The truck came to a halt outside the building with the star on it. Truck? It was more what you’d call a van, a vehicle of the kind that might scoot around a British town delivering milk or bread. The USIC logo on its side was small and discreet, a tattoo rather than a vainglorious trademark. USIC the florists. USIC the fishmongers. Hardly a display of megacorporate might.

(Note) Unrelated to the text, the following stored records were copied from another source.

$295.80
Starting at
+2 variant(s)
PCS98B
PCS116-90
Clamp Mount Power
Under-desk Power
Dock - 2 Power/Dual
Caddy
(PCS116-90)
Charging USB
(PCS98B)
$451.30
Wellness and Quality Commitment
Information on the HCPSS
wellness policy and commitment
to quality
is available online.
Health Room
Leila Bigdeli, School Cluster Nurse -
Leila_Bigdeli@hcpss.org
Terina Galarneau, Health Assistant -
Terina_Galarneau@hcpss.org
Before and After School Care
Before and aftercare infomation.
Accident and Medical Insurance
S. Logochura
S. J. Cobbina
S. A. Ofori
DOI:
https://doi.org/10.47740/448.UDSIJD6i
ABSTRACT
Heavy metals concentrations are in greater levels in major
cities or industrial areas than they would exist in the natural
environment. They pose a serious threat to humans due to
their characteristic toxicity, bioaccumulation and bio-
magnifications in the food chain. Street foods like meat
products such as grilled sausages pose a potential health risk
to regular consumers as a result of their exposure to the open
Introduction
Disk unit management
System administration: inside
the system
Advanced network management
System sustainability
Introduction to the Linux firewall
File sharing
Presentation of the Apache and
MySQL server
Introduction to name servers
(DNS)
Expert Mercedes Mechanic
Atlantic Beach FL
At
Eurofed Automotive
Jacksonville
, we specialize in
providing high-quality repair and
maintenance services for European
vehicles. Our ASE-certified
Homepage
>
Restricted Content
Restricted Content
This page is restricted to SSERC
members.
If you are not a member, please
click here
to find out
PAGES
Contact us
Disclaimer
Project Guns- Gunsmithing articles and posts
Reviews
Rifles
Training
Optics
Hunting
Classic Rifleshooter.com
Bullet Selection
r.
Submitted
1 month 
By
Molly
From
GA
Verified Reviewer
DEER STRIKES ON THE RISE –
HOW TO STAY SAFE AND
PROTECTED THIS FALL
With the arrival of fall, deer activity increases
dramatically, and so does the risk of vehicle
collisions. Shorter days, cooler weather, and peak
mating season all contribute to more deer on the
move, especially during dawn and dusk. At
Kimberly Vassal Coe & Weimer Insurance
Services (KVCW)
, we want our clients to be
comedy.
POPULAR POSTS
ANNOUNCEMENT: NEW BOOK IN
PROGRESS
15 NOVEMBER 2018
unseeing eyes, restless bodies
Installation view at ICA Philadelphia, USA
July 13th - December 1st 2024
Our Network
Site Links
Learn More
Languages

Peter was working on the church grounds, stirring the mortar, when the vehicle came. He observed its arrival from a distance of several hundred metres. The Oasans, whose concentration on appointed tasks was unswervingly intense, whose vision was shortsighted, and whose hearing was difficult to gauge, failed to notice it. He wondered what would happen if he pretended he hadn’t noticed either, and simply carried on here with his congregation. Would Grainger eventually get out of the truck and walk over to meet them? Or drive the truck to the church grounds? Or lose patience and drive away?
He knew it was ungracious, even childish, of him to keep her waiting, but he wished she would come out of her metal shell and make proper contact with these people whom she refused to call ‘people’, these people who gave her ‘the creeps’. There was really nothing scary or distasteful about them at all. If you stared into their faces long enough, their physiognomy ceased to appear grisly, and the eyeless cleft was no different from a human nose or brow. He wished Grainger could understand that.
Just as he was about to announce to his co-workers that he must take his leave of them for a little while, he spotted a flash of movement in the doorway of the building marked with the star. An Oasan had emerged. It was no one he had met, as far as he knew. The Oasan’s robe was mouse-grey. The door of Grainger’s vehicle swung open and she stepped out, a vision in white.